━━ Exercise material ━━
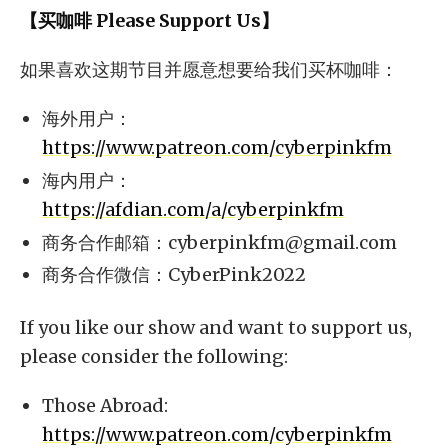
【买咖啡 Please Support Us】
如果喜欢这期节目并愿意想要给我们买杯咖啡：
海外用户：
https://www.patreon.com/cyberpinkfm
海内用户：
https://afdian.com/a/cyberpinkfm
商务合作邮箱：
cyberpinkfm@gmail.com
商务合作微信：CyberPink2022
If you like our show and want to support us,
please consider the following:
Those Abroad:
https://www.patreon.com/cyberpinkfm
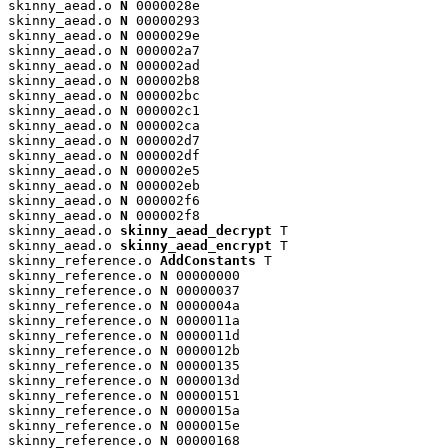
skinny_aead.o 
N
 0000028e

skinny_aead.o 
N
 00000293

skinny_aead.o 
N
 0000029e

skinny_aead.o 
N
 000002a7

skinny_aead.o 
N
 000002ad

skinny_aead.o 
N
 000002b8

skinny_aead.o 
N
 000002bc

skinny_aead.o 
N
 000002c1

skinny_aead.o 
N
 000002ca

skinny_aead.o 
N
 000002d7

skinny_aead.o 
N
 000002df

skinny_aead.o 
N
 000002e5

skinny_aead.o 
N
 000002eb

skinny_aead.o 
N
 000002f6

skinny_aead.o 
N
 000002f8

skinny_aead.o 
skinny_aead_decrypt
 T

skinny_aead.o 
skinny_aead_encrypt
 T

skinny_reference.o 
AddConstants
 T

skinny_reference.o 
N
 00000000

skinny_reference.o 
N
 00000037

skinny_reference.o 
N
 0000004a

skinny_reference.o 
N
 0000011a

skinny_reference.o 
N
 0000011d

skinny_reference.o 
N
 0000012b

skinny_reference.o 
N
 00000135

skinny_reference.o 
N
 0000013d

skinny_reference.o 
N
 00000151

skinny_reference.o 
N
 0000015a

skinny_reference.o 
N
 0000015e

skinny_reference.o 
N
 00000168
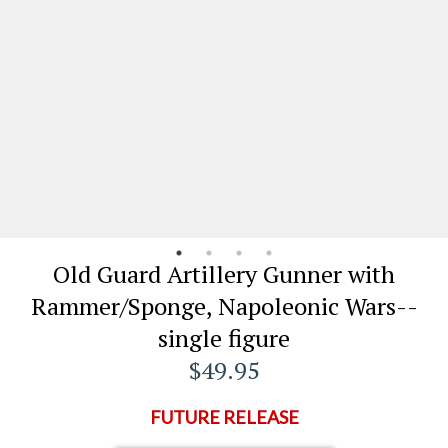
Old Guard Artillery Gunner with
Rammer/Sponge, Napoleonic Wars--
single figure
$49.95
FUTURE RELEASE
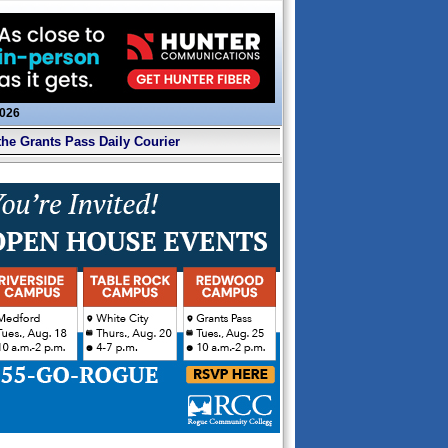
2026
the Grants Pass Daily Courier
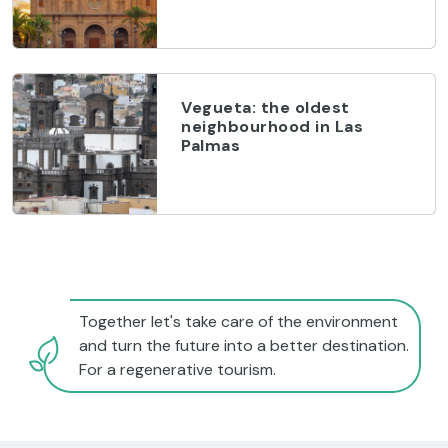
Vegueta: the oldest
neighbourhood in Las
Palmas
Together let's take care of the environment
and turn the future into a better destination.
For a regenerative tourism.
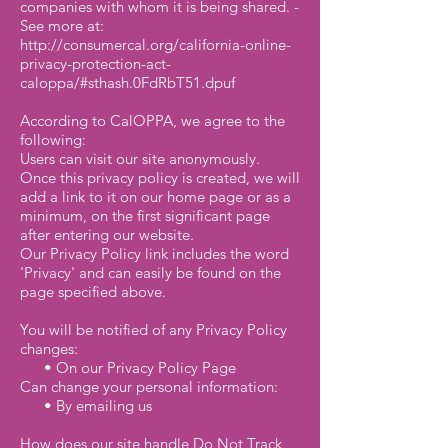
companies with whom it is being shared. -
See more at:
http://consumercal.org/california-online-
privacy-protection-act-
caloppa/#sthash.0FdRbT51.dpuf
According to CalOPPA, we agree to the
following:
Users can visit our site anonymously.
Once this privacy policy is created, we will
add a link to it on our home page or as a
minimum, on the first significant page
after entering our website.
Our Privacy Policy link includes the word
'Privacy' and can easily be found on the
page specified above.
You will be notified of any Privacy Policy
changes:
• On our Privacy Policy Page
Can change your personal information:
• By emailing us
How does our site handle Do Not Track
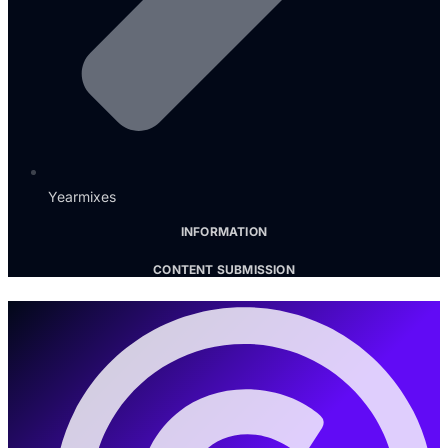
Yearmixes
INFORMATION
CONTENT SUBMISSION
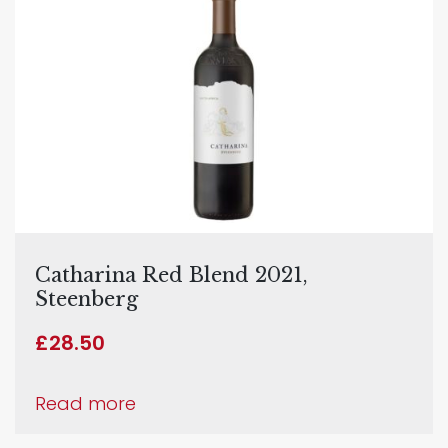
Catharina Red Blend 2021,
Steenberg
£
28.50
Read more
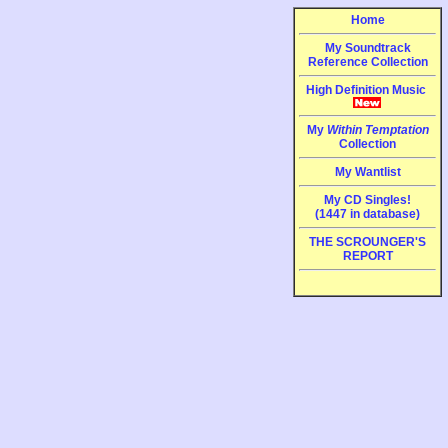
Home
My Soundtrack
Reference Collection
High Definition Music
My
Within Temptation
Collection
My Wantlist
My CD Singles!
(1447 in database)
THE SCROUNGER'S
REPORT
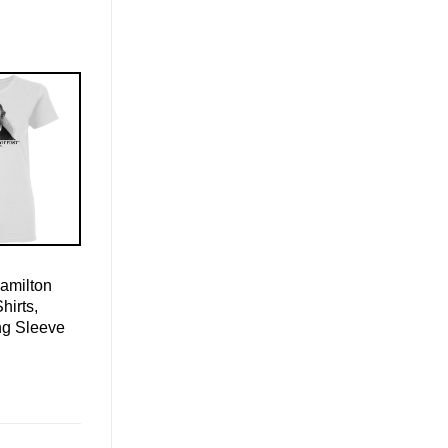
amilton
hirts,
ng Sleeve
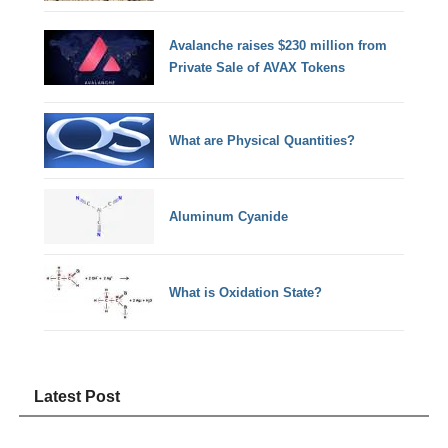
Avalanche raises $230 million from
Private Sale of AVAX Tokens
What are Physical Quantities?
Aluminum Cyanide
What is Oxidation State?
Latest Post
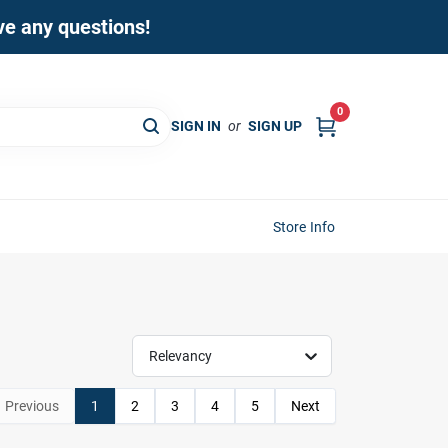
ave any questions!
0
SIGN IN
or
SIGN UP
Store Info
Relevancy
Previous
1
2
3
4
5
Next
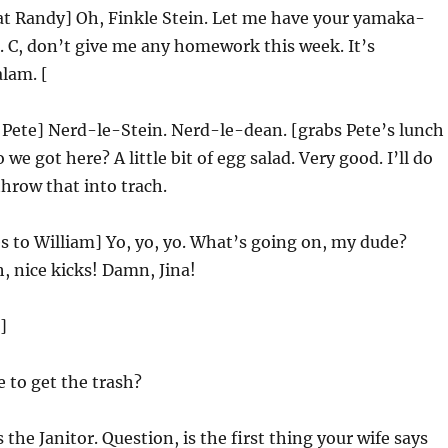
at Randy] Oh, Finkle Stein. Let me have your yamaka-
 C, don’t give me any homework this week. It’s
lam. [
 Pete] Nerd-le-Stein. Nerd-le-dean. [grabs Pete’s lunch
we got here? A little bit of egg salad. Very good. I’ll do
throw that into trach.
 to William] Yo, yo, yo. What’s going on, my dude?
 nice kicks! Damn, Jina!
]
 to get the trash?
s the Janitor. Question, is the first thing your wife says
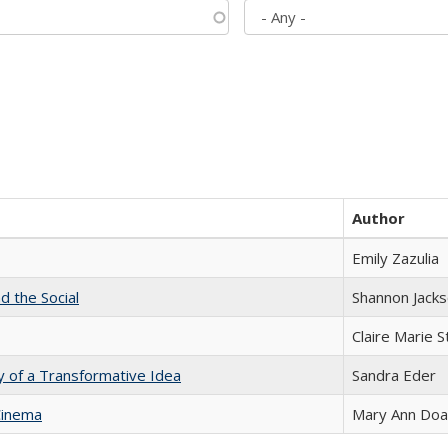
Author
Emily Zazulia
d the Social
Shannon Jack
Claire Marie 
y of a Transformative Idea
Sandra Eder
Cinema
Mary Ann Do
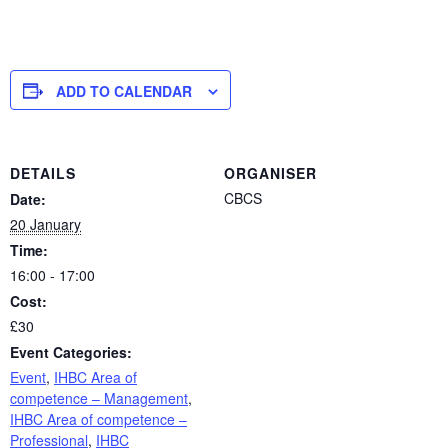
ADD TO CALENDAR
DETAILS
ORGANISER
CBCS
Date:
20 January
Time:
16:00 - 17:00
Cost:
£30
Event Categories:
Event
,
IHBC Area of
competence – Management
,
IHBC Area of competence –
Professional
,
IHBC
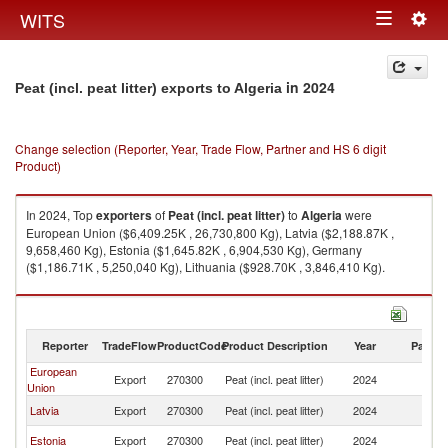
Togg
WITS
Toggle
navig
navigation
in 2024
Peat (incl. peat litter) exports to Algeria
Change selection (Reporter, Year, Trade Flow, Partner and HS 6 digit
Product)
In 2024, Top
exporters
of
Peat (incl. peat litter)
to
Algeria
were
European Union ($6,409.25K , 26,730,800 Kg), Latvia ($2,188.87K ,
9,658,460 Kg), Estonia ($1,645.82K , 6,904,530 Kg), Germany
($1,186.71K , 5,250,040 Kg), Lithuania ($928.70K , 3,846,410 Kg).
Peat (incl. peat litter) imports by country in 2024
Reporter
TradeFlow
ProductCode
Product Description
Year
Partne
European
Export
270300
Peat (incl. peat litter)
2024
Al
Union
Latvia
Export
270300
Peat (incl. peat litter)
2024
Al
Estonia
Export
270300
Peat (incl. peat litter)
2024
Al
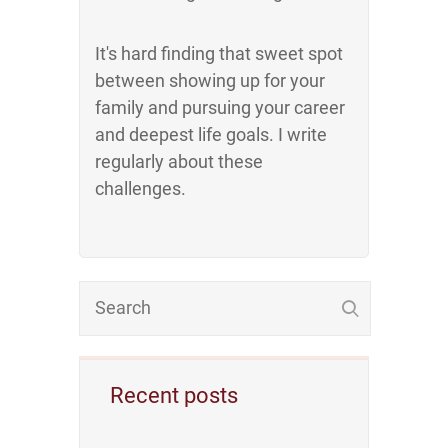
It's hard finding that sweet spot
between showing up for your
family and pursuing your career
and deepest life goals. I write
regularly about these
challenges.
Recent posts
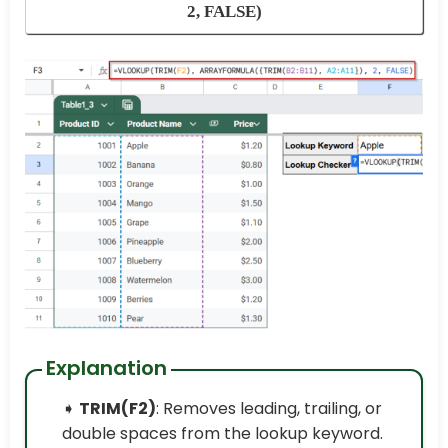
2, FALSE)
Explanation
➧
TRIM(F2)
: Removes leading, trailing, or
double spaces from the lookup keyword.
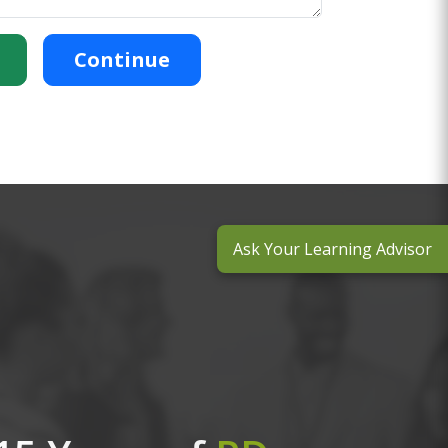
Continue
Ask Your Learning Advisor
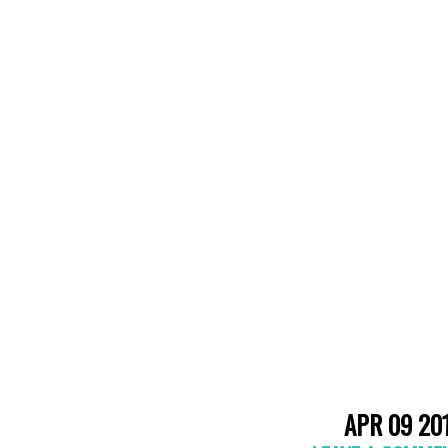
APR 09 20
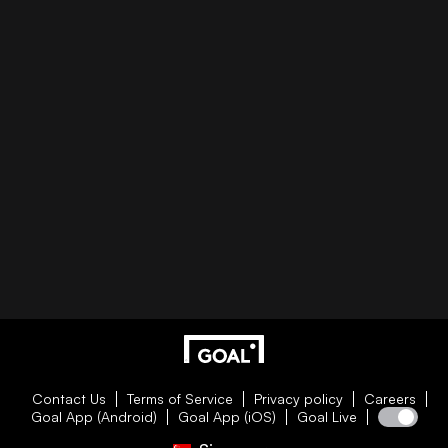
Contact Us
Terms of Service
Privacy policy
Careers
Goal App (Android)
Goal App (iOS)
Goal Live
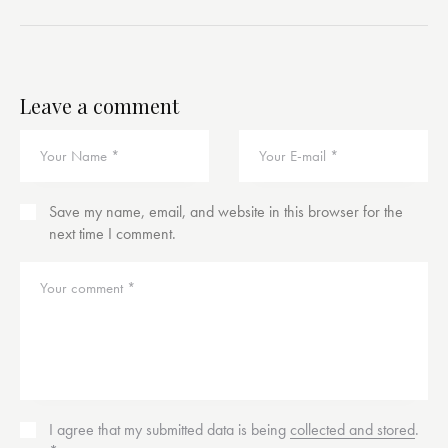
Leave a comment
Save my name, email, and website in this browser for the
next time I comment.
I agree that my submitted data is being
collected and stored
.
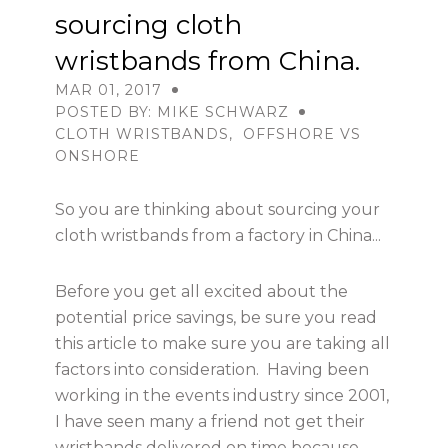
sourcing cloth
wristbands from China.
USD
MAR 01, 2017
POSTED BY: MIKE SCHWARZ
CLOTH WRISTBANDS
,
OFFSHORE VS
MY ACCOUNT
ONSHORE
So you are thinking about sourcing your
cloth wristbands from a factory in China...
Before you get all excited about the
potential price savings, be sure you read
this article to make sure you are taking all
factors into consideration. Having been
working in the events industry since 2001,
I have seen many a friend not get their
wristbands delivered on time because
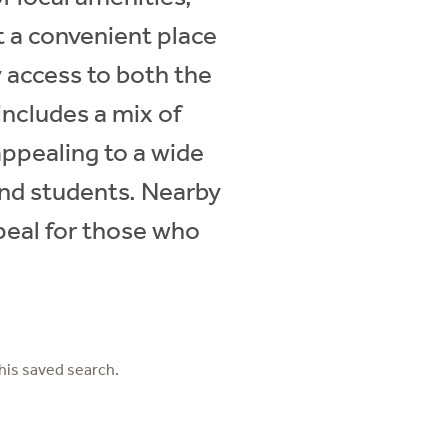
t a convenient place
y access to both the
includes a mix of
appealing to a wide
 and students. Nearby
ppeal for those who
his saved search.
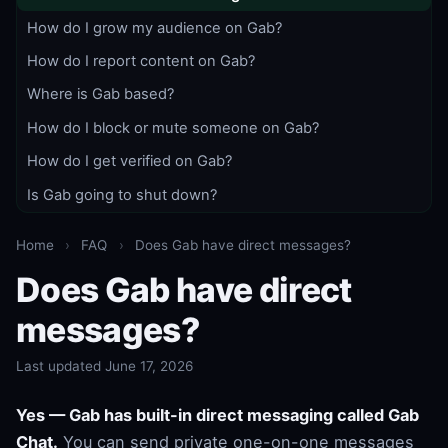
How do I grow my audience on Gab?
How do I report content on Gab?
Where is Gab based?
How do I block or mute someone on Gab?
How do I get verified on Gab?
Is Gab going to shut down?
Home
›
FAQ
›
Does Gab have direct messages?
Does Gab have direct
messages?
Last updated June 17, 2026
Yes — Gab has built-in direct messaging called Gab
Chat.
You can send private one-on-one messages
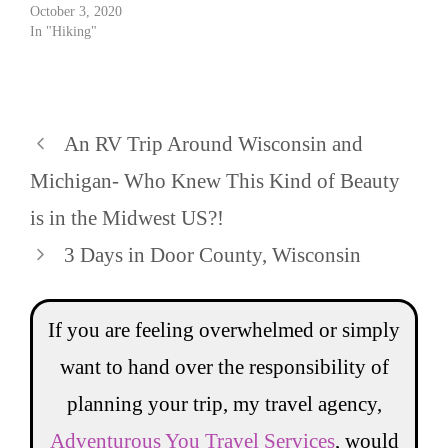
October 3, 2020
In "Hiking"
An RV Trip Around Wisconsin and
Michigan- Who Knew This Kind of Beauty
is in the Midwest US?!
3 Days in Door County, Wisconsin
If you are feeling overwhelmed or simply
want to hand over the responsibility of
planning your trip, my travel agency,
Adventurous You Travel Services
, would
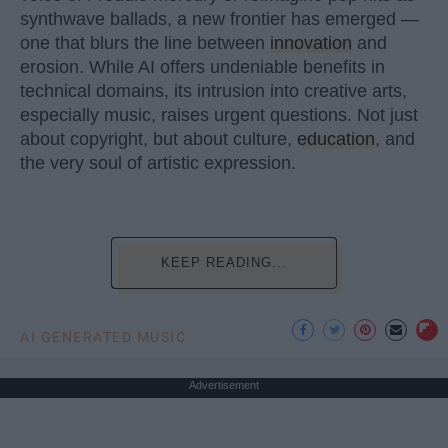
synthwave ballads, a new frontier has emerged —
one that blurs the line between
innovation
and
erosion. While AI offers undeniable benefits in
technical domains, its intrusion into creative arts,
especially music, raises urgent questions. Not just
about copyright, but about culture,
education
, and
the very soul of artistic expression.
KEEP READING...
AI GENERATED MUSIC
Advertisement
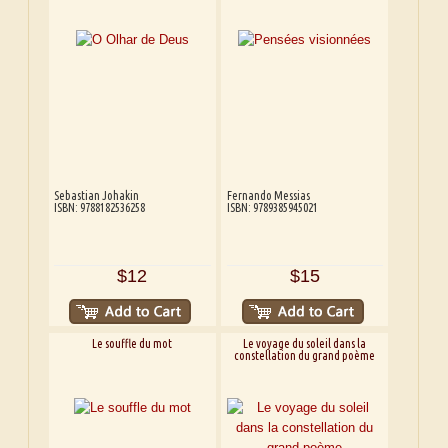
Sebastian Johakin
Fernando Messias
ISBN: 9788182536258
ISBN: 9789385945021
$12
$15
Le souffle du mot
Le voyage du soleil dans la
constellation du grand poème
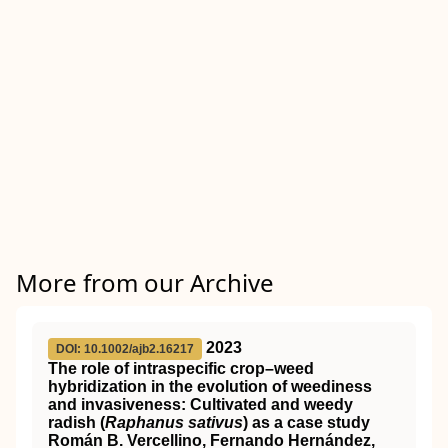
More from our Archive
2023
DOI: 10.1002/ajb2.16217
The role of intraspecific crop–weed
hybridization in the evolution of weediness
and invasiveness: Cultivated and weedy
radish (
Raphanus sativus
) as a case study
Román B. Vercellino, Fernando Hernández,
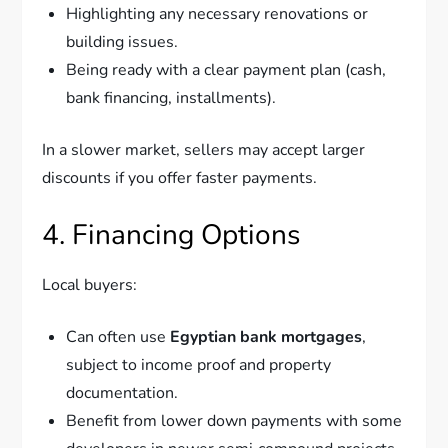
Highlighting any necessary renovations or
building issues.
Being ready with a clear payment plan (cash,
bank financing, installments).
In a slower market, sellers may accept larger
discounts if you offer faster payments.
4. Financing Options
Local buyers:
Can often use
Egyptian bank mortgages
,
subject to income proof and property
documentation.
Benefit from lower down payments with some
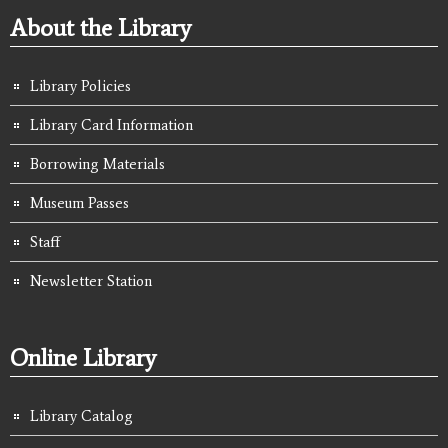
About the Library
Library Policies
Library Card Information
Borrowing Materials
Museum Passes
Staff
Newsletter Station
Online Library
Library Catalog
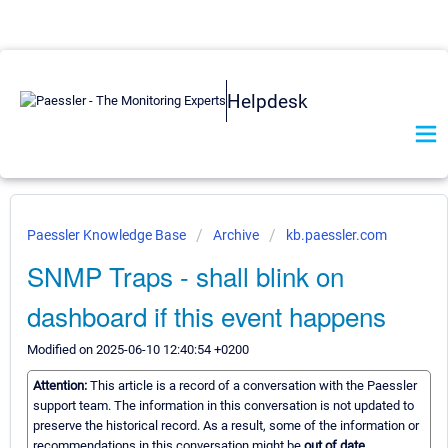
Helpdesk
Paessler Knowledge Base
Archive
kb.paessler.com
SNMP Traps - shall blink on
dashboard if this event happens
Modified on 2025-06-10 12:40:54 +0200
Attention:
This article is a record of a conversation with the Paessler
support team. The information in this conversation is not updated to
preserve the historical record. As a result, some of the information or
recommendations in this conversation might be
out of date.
━━━
#### What you will do:
Your response should be each line that includes the word "payments", copied from the records.

#### Task response:
discounts if you offer faster payments.
Benefit from lower down payments with some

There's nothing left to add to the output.